Cyanide poisoning is a clinical diagnosis. Whole blood cyanide levels can be used for documentation, but results are not immediately available, and cyanide antidotes must be given quickly for optimal results. The clinical diagnosis of cyanide poisoning is particularly challenging in victims of smoke inhalation, because many of the clinical features of cyanide poisoning are indistinguishable from carbon monoxide (CO) poisoning. As a general rule of thumb, severe metabolic (lactic) acidosis and hemodynamic instability are the clinical features that distinguish cyanide poisoning from CO poisoning in victims of smoke inhalation (8,9).


Treatment


Antidote therapy should begin immediately after cyanide poisoning is first suspected. The antidotes for cyanide poisoning are presented in Table 55.1.


Hydroxocobalamin


The antidote of choice for cyanide poisoning is hydroxocobalamin, a cobalt-containing precursor of vitamin B12 that combines with cyanide to form cyanocobalamin, which is then excreted in the urine. The recommended dose is 5 grams, as an IV bolus. A second dose of 5 grams is recommended for patients with cardiac arrest (8). Hydroxocobalamin is relatively safe to use, but urine and other body fluids can have a reddish color for a few days.

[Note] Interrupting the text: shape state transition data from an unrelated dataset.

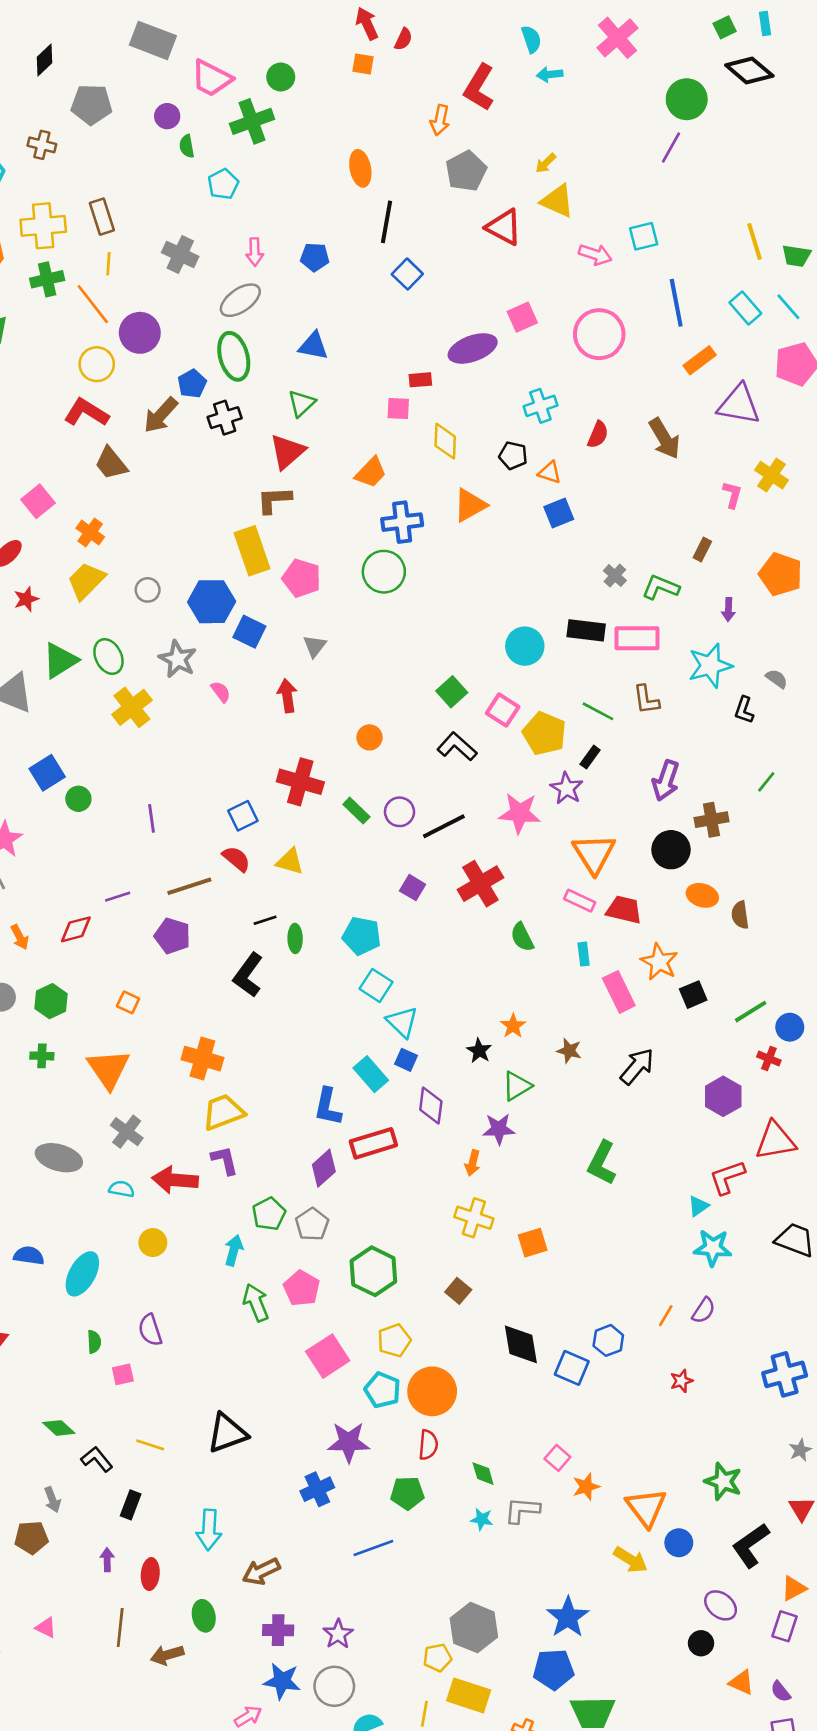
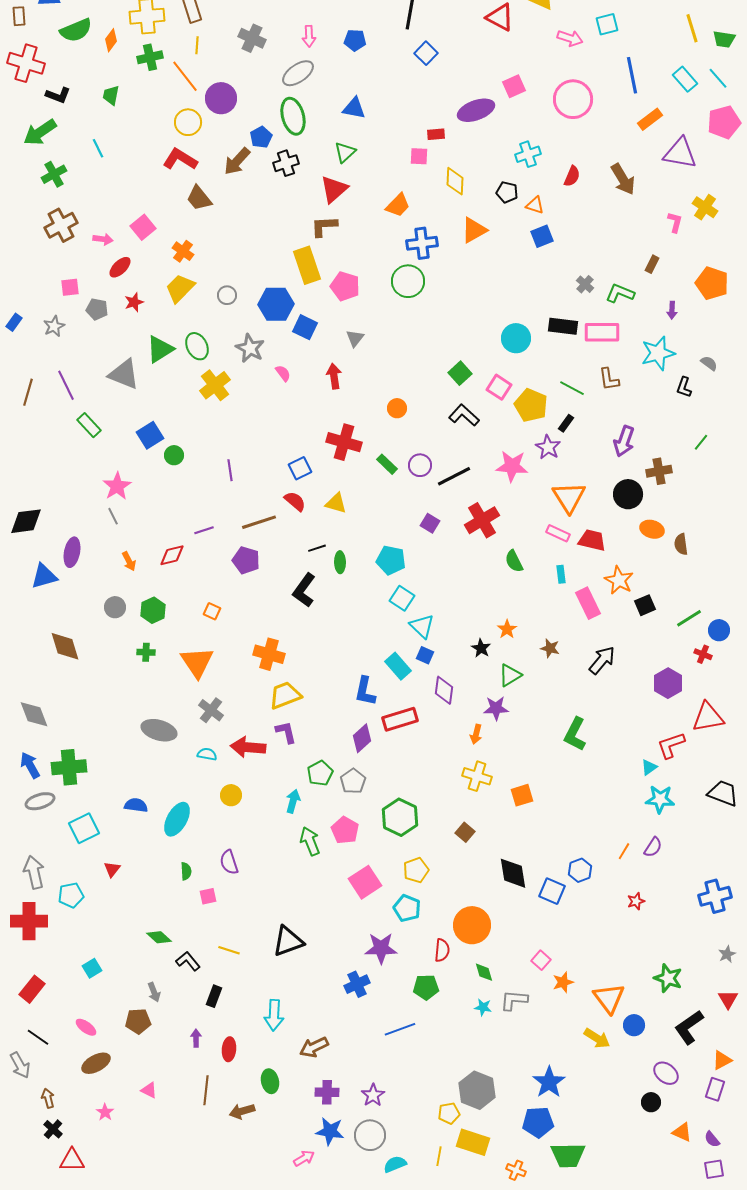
orange circle: (432, 1391) -> (472, 925), moved

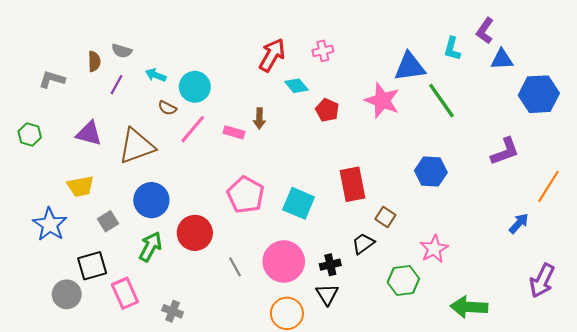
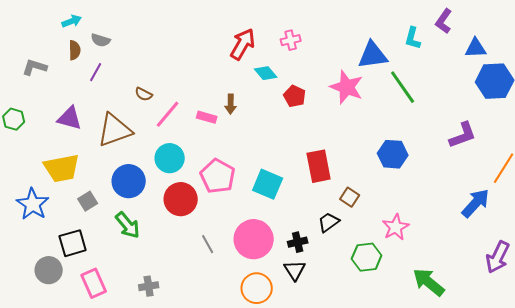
blue triangle: (502, 59) -> (476, 48), moved
cyan arrow: (156, 75) -> (72, 21), moved, turned 138
cyan circle: (195, 87) -> (170, 158), moved
yellow trapezoid: (80, 186) -> (62, 168), size x1.4
blue arrow: (519, 223) -> (476, 203), size x1.5
red circle: (195, 233) -> (181, 199), moved
green arrow: (150, 247) -> (128, 225), turned 112
pink rectangle: (125, 293) -> (94, 283), moved
green arrow: (469, 307) -> (429, 282), turned 36
gray cross: (173, 311) -> (149, 286), turned -30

Table 55.1 Antidotes for Cyanide Poisoning



Sodium Thiosulfate


Sodium thiosulfate converts cyanide to thiocyanate (see Equation 55.1), and is used in combination with hydroxocobalamin. The recommended dose is 12.5 grams as an IV bolus. Since thiocyanate can accumulate in renal failure and cause an acute psychosis (10), thiosulfate should not be used in patients with renal failure. If thiosulfate is given before evidence of renal failure is available, watch for signs of thiocyanate toxicity (which is treated with hemodialysis).


Nitrates


Nitrates promote cyanide clearance by promoting the formation of methemoglobin. However, nitrates have undesirable side effects, and are contraindicated in smoke inhalation (because they cause a leftward shift in the oxyhemoglobin dissociation curve, and can aggravate the similar effect of carbon monoxide). The only role for nitrates in cyanide poisoning is the use of inhaled amyl nitrate as a temporary measure when IV access is not available.


Cyanide Antidote Kits


There are specialized antidote kits for cyanide poisoning (e.g., Akorn Cyanide Antidote Kit) that contain amyl nitrate for inhalation, sodium nitrite (300 mg in 10 mL) for IV injection, and sodium thiosulfate (12.5 g in 50 mL) for IV injection. These kits can be used as a source of thiosulfate, but they do not contain hydroxocobalamin (at least at the present time).


TOXIC ALCOHOLS


Ethylene glycol and methanol are common components of household, automotive, and industrial products, and they both produce toxidromes characterized by a metabolic acidosis. They are known as toxic alcohols (10), which is a misnomer, because it implies that ethanol is non-toxic. Toxic alcohols are the 12th leading source of toxic exposures in the United States (11).


Ethylene Glycol


Ethylene glycol is the main ingredient in many automotive antifreeze products. It has a sweet, agreeable taste, which makes it a popular method of attempted suicide.


Pathophysiology


Ethylene glycol is readily absorbed from the GI tract, and 80% of the ingested dose is metabolized in the liver. As shown in Figure 55.2, the metabolism of ethylene glycol involves the formation of a series of acids, with the participation of alcohol dehydrogenase and lactate dehydrogenase enzymes, and ends with the formation of oxalic acid (12). Each of the intermediate reactions involves the conversion of NAD to NADH, which promotes the conversion of pyruvate to lactate. As a result, serum lactate levels are also elevated in ethylene glycol poisoning (12). Each of the acid intermediates in ethylene glycol metabolism is a strong acid that readily dissociates, and can contribute to a metabolic acidosis. The oxalic acid also combines with calcium to form insoluble calcium oxalate crystals that precipitate in several tissues, and are particularly prominent in the renal tubules. These crystals can be a source of renal tubular injury.


Clinical Features


Early signs of ethylene glycol intoxication include nausea, vomiting, and apparent inebriation (altered mental status, slurred speech, and ataxia). Because ethylene glycol is odorless, there is no odor of alcohol on the breath. Severe cases are accompanied by depressed consciousness, coma, generalized seizures, renal failure, pulmonary edema, and cardiovascular collapse (12). Renal failure can be a late finding (24 hours after ingestion).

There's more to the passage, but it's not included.